The Radiation Belts!

A Bit More History

Because you can't see them from the ground, scientists didn't even know the Belts existed until the start of the Space Age in the late-1950's. When they put sensitive instruments inside satellites and launched them into space, they got a very big surprise. They found that the space around Earth was filled with fast-moving particles.

Prof. James van Allen at the University of Iowa was very interested in particles called cosmic rays, which other physicists had detected from the ground as far back as the 1930's. What were cosmic rays? Where did they come from? No one seemed to know for sure.
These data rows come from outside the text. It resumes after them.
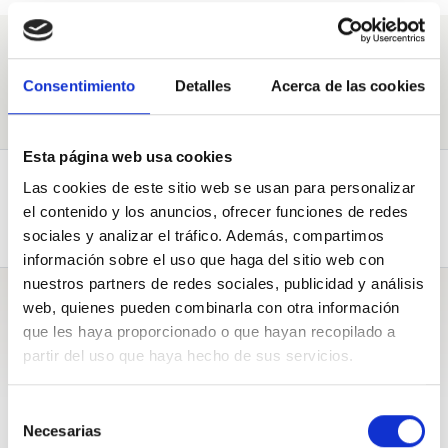
Galdeituidazu
Consentimiento
Detalles
Acerca de las cookies
Esta página web usa cookies
Erantzunak (2)
Galderak (7)
Las cookies de este sitio web se usan para personalizar
el contenido y los anuncios, ofrecer funciones de redes
Biografia
sociales y analizar el tráfico. Además, compartimos
información sobre el uso que haga del sitio web con
nuestros partners de redes sociales, publicidad y análisis
Erantzunak
web, quienes pueden combinarla con otra información
que les haya proporcionado o que hayan recopilado a
partir del uso que haya hecho de sus servicios.
Selección
De Ainhoa Domaica Goñi
Necesarias
de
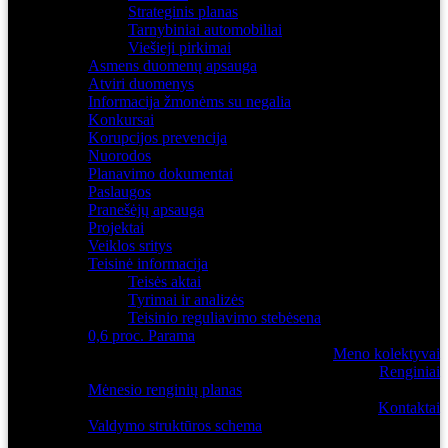
Strateginis planas
Tarnybiniai automobiliai
Viešieji pirkimai
Asmens duomenų apsauga
Atviri duomenys
Informacija žmonėms su negalia
Konkursai
Korupcijos prevencija
Nuorodos
Planavimo dokumentai
Paslaugos
Pranešėjų apsauga
Projektai
Veiklos sritys
Teisinė informacija
Teisės aktai
Tyrimai ir analizės
Teisinio reguliavimo stebėsena
0,6 proc. Parama
Meno kolektyvai
Renginiai
Mėnesio renginių planas
Kontaktai
Valdymo struktūros schema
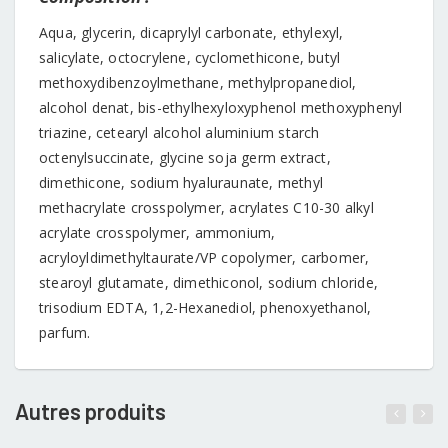
Aqua, glycerin, dicaprylyl carbonate, ethylexyl,
salicylate, octocrylene, cyclomethicone, butyl
methoxydibenzoylmethane, methylpropanediol,
alcohol denat, bis-ethylhexyloxyphenol methoxyphenyl
triazine, cetearyl alcohol aluminium starch
octenylsuccinate, glycine soja germ extract,
dimethicone, sodium hyaluraunate, methyl
methacrylate crosspolymer, acrylates C10-30 alkyl
acrylate crosspolymer, ammonium,
acryloyldimethyltaurate/VP copolymer, carbomer,
stearoyl glutamate, dimethiconol, sodium chloride,
trisodium EDTA, 1,2-Hexanediol, phenoxyethanol,
parfum.
Autres produits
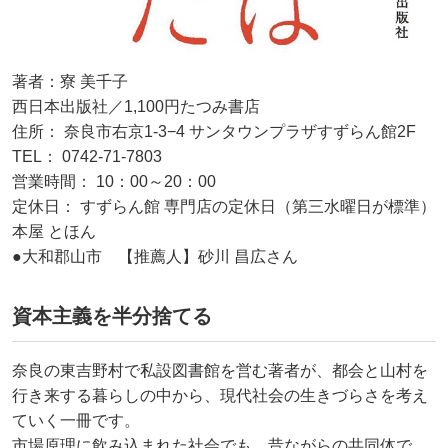
著者：寮 美千子
西日本出版社／1,100円たつみ書店
住所： 奈良市右京1-3−4 サンタウンプラザすずらん館2F
TEL： 0742-71-7803
営業時間： 10：00～20：00
定休日： すずらん館 専門店の定休日（第三水曜日が標準）
本屋 とほん
●大和郡山市 【推薦人】砂川 昌広さん
資本主義を半分捨てる
奈良の東吉野村で私設図書館を営む著者が、都会と山村を
行き来する暮らしの中から、現代社会の生きづらさを考え
ていく一冊です。
市場原理に飲み込まれた社会でも、昔ながらの共同体で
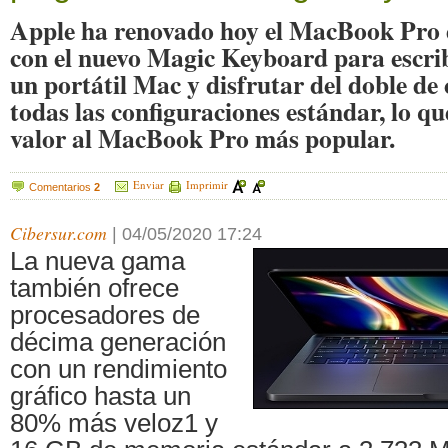
Apple ha renovado hoy el MacBook Pro 
con el nuevo Magic Keyboard para escri
un portátil Mac y disfrutar del doble de
todas las configuraciones estándar, lo q
valor al MacBook Pro más popular.
Enviar
Imprimir
Comentarios
2
Cibersur.com
|
04/05/2020 17:24
La nueva gama
también ofrece
procesadores de
décima generación
con un rendimiento
gráfico hasta un
80% más veloz1 y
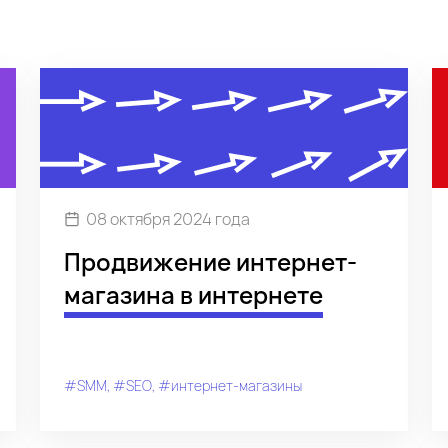
08 октября 2024 года
Продвижение интернет-
магазина в интернете
#SMM
#SEO
#интернет-магазины
#контекстная реклама
#управление репутацией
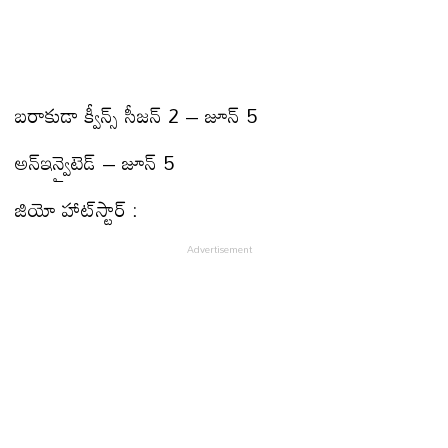
బరాకుడా క్వీన్స్ సీజన్ 2 – జూన్ 5
అన్‌ఇన్వైటెడ్ – జూన్ 5
జియో హాట్‌స్టార్ :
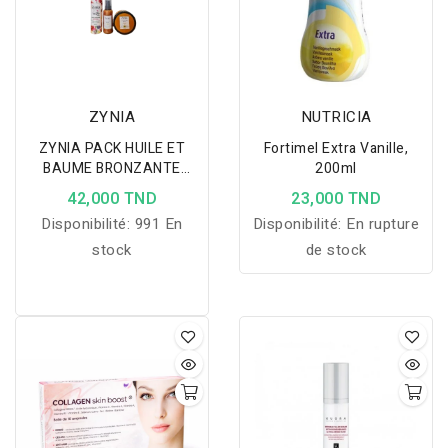
ZYNIA
NUTRICIA
ZYNIA PACK HUILE ET
Fortimel Extra Vanille,
BAUME BRONZANTE
200ml
PAILLETEE + BRUME
42,000 TND
23,000 TND
PARFUME SUBLIME
Disponibilité:
991 En
Disponibilité:
En rupture
stock
de stock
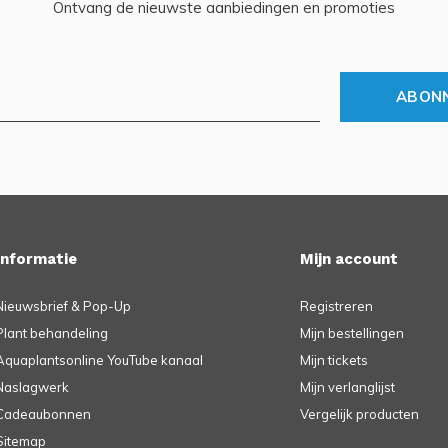
Ontvang de nieuwste aanbiedingen en promoties
ABON
Informatie
Mijn account
Nieuwsbrief & Pop-Up
Registreren
Plant behandeling
Mijn bestellingen
Aquaplantsonline YouTube kanaal
Mijn tickets
Naslagwerk
Mijn verlanglijst
Cadeaubonnen
Vergelijk producten
Sitemap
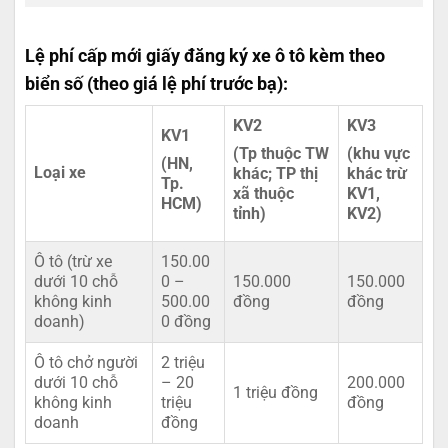
Lệ phí cấp mới giấy đăng ký xe ô tô kèm theo
biển số (theo giá lệ phí trước bạ):
KV2
KV3
KV1
(Tp thuộc TW
(khu vực
(HN,
Loại xe
khác; TP thị
khác trừ
Tp.
xã thuộc
KV1,
HCM)
tỉnh)
KV2)
Ô tô (trừ xe
150.00
dưới 10 chỗ
0 –
150.000
150.000
không kinh
500.00
đồng
đồng
doanh)
0 đồng
Ô tô chở người
2 triệu
dưới 10 chỗ
– 20
200.000
1 triệu đồng
không kinh
triệu
đồng
doanh
đồng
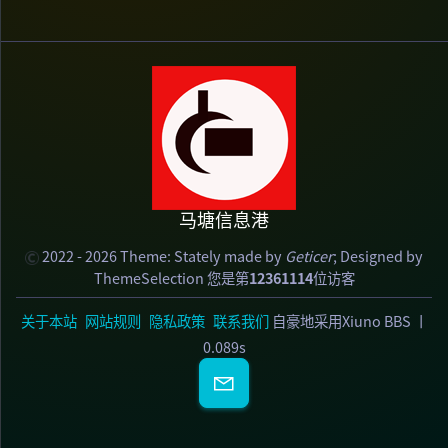
马塘信息港
2022 - 2026 Theme:
Stately
made by
Geticer
; Designed by
ThemeSelection
您是第
12361114
位访客
关于本站
网站规则
隐私政策
联系我们
自豪地采用Xiuno BBS
丨
0.089s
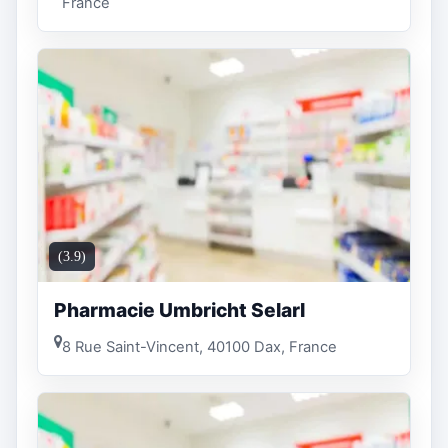
France
(3.9)
Pharmacie Umbricht Selarl
8 Rue Saint-Vincent, 40100 Dax, France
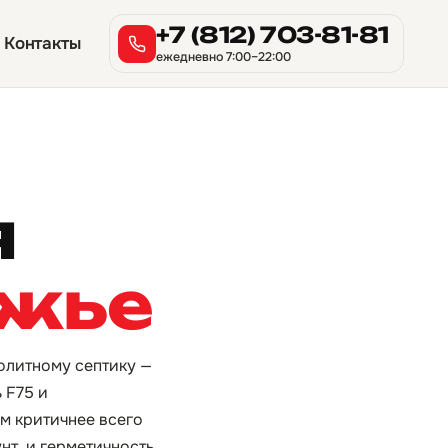
+7 (812) 703-81-81
Контакты
ежедневно 7:00–22:00
я
яжье
нолитному септику —
 F75 и
м критичнее всего
нт, и герметичность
As soon as satellites could be built and orbited in space, van Allen and his team put instruments onboard satellites such as Explorer I and Pioneer 3, which could detect these fleeting particles before they entered the atmosphere. What they discovered when they looked at the data was far different than what they expected to find. As the satellite moved in its orbit, the instruments recorded a changing flow of cosmic ray particles along the orbit, but the changes were not random at all. By mapping out where the flow was strongest and weakest, they discovered over the course of many satellite studies, that there were clouds of very high energy particles near Earth. These clouds had a definite shape to them, being thickest in the equatorial plane, and thinning out as they approached either pole.

 Careful satellite studies over the last 50 years show that there are actually two kinds of already familiar particles that make up the Belts: electrons and protons. The individual particles carry a lot of energy, and it is convenient to talk in terms of their energies in Volts when describing the Belt particles.

This is where the story gets a bit interesting, because there are actually three different belts overlapping each other: There are two different kinds of electron belts and one kind of proton belt.